Virginia lanza el sitio web central de preinscripción para la vacuna COVID-19

Vaccinate.Virginia.gov‘ ahora en vivo; Línea directa estatal que será lanzada el miércoles

(RICHMOND, Va.) – El Departamento de Salud de Virginia lanzó hoy un nuevo sitio web centralizado que permite a los residentes de Virginia preinscribirse fácilmente para la vacuna COVID-19. Este sitio web de “ventanilla única” permite que las personas se preinscriban en línea, verifiquen que estén preinscritas y accedan a información adicional sobre la implementación de la vacunación en Virginia.

Los residentes de Virginia que se han preinscrito previamente a través de su distrito de salud local se han importado automáticamente al nuevo sistema y no necesitan preinscribirse nuevamente. La migración de datos continúa durante la semana y pueden pasar varios días hasta que su nombre aparezca en el sistema centralizado. Todos los que se hayan inscrito anteriormente todavía están en la lista y su estado no se verá afectado.

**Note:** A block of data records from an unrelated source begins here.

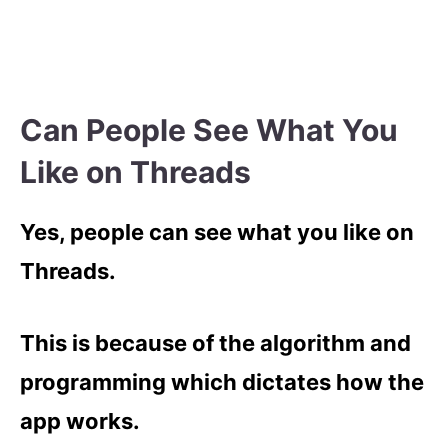
Can People See What You
Like on Threads
Yes, people can see what you like on
Threads.
This is because of the algorithm and
programming which dictates how the
app works.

El Departamento de Salud de Virginia espera millones de visitas particulares al sitio el martes y los equipos de TI abordarán los componentes técnicos según sea necesario a lo largo del día. Cualquier persona que no pueda comunicarse de inmediato debe intentarlo de nuevo.

Reconociendo que muchos residentes de Virginia se sienten incómodos o no pueden preinscribirse en línea, el Departamento de Salud de Virginia también lanzará un número de línea directa asociado el miércoles 17 de febrero. El gobernador Northam proporcionará información adicional sobre esta línea directa, además de las nuevas herramientas en línea, en una conferencia de prensa el miércoles 17 de febrero.

Debido a los límites tecnológicos del sistema nacional de citas de CVS Pharmacy, los residentes de Virginia deben seguir inscribiéndose para las citas de CVS a través del sitio web de CVS Pharmacy. El Departamento de Salud de Fairfax ha optado por mantener su formulario de inscripción local como uno de los pocos distritos de salud que no forma parte del sistema de salud del estado de Virginia. Los residentes de Virginia elegibles para la vacunación según donde viven o trabajan en el condado de Fairfax deben preinscribirse para las vacunas en el sitio web del Departamento de Salud del Condado de Fairfax.

Virginia ha vacunado a más del 12 % de la población con al menos una dosis. La demanda de la vacuna COVID-19 actualmente supera con creces la oferta, y se espera que tarde varios meses en llegar a todos los que deseen vacunarse. Virginia está dando prioridad a las personas que califican para la Fase 1B: personas de 65 años o más; trabajadores esenciales de primera línea; aquellos que viven y trabajan en refugios para personas sin hogar, instalaciones correccionales y campos de trabajadores migrantes; e individuos con condiciones médicas de alto riesgo.